Aung San Suu Kyi condemns sexual violence by Burmese army

By Thea Forbes

 

Chiang Mai (Mizzima) – In a conference held by the Nobel Women’s Initiative, Burma’s own Nobel Peace Prize laureate, Aung San Suu Kyi condemned sexual violence against women in conflicts around the globe.

 

In a video message presented at the conference, Suu Kyi decried the use of all forms of sexual violence against women as a systematic weapon of war. She said that in Burma, especially in the areas of ethnic nationalities, ‘rape is rife’.

 

‘Rape is used in my country as a weapon against those who only want to live in peace, who only want to assert their basic human rights. Especially in the areas of ethnic nationalities, rape is rife. It is used as a weapon by armed forces to intimidate the ethnic nationalities and to divide our country', she said in her message.

 

The conference, ‘Women forging a new security: Ending sexual violence in conflict’, was held on May 23-25 May in Montebello, Canada, and was attended by more than 100 gender activists, academics, security experts, corporate leaders and Nobel Peace laureates.

 

Suu Kyi stressed the global importance of empowering women and educating men in order to end the devastating use of sexual violence as a weapon of war, used to destroy individuals, families and communities in conflict zones.

 

Heavy intensification of militarization in Burma, particularly in the areas of ethnic nationality groups, has reaped terrible effects on the lives of women and girls who are subject to physical and sexual violence from a basically unaccountable military.

 

The culture of misogyny and sexual violence against women fostered within the military has been used as a deliberate military strategy to destroy communities and subjugate the local populations in zones of conflict.

 

A United Nations Security Council resolution classifying rape as a weapon of war was passed in 2008. It defines  sexual violence is ‘a tactic of war to humiliate, dominate, instil fear in, disperse and/or forcibly relocate civilian members of a community or ethnic group’

 

'Rape is cheaper than bullets'

 

Tin Tin Nyo, the general-secretary of the Women’s League of Burma (WLB), told Mizzima that she concurred that women’s empowerment and education was vital to bringing about an end to the use of all forms of violence against women.
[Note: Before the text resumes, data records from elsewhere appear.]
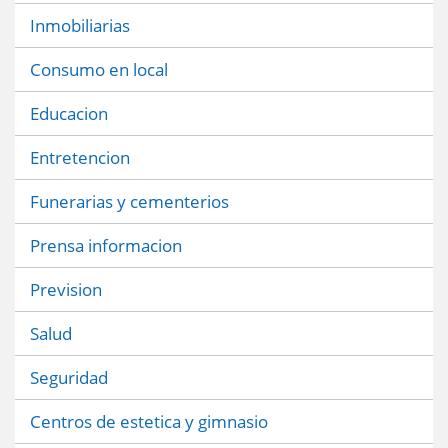
Inmobiliarias
Consumo en local
Educacion
Entretencion
Funerarias y cementerios
Prensa informacion
Prevision
Salud
Seguridad
Centros de estetica y gimnasio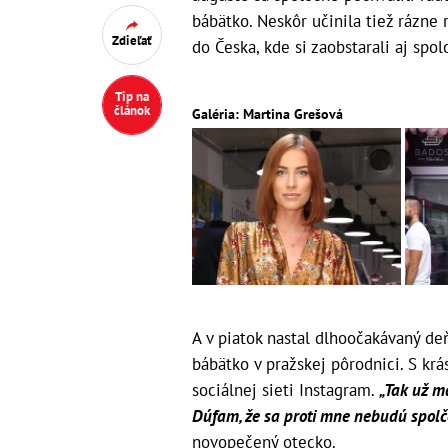
bábätko. Neskôr učinila tiež rázne
Zdieľať
do Česka, kde si zaobstarali aj spo
Tip na
článok
Galéria: Martina Grešová
A v piatok nastal dlhoočakávaný de
bábätko v pražskej pôrodnici. S krá
sociálnej sieti Instagram.
„Tak už má
Dúfam, že sa proti mne nebudú spolč
novopečený otecko.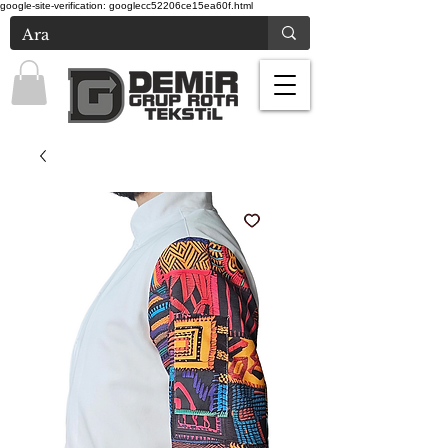
google-site-verification: googlecc52206ce15ea60f.html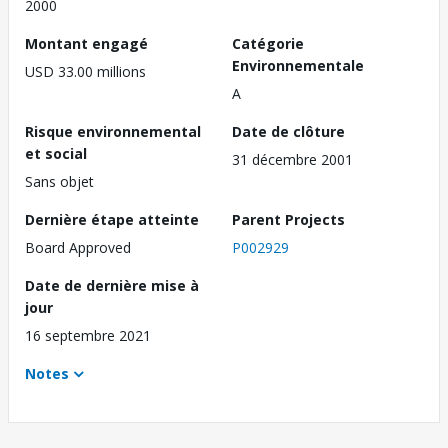
2000
Montant engagé
Catégorie
Environnementale
USD 33.00 millions
A
Risque environnemental
Date de clôture
et social
31 décembre 2001
Sans objet
Dernière étape atteinte
Parent Projects
Board Approved
P002929
Date de dernière mise à
jour
16 septembre 2021
Notes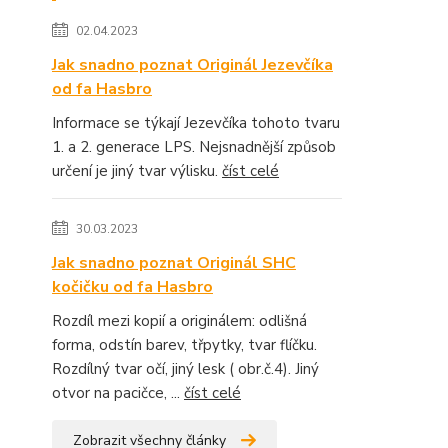
02.04.2023
Jak snadno poznat Originál Jezevčíka
od fa Hasbro
Informace se týkají Jezevčíka tohoto tvaru
1. a 2. generace LPS. Nejsnadnější způsob
určení je jiný tvar výlisku.
číst celé
30.03.2023
Jak snadno poznat Originál SHC
kočičku od fa Hasbro
Rozdíl mezi kopií a originálem: odlišná
forma, odstín barev, třpytky, tvar flíčku.
Rozdílný tvar očí, jiný lesk ( obr.č.4). Jiný
otvor na pacičce, ...
číst celé
Zobrazit všechny články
She stressed a lack of awareness within Burma of the use of rape as a weapon by the military and said that there was a 'very limited knowledge' due to state control of the media.

 

She also said that there remained a stigma attached to rape in Burma and that it was one of WLB’s biggest obstacles in obtaining data.

 

‘Rape is very sensitive and is a taboo for the people in the communities, it is never easy for the survivors of rape to actually report or express about what happened to them, because they are still living in the community where the traditional practices are very strong, traditional practices that are never encouraging for the women…so whenever the women are raped or sexually abused, these women always become the ones to be blamed, not the perpetrators’, she said.

 

According to a statement released by Canadian Friends of Burma, K'Nway Paw of the WLB, who attended the conference, said that her organization was pushing for international governments to back the proposed UN Commission of Inquiry (COI) into human rights abuses and crimes against humanity in Burma in order to eventually bring the perpetrators of these crimes to justice and that WLB is ‘calling for a referral of the head of the military regime to the International Criminal Court’.

 

She noted that for political reasons the regime had managed to evade international intervention and pointed a finger at China for vetoing the effort at the UN Security Council.

 

Zoya Phan, Burma Campaign UK’s international co-ordinator, told Mizzima, 'I don’t think that the dictatorship will reform itself and stop violence against women. To really tackle this problem we need to remove the dictatorship and have a democratic government. But I do think international pressure, the threat of consequences for the violence against women, can help combat it’.

 

The Karen activist told Mizzima, ‘The use of sexual violence against women in Burma has not changed, look at what is happening in Shan State since March. Many instances of gang rape by the Burmese army. Ban Ki-moon says sexual violence against women is a silent war, but he is silent about the Burmese army using sexual violence and that encourages the dictatorship to think they can get away with it’.

 

She said that rape as a weapon of war is not only used to destroy communities, but that it was also used systematically as ‘part of the Burmanization policy by the regime against other ethnic civilians, in order to dissolve the ethnic nationalities’.

 

In 2008, UN Secretary-General Ban Ki-moon called sexual violence against women and girls in conflict across the globe a 'silent war'.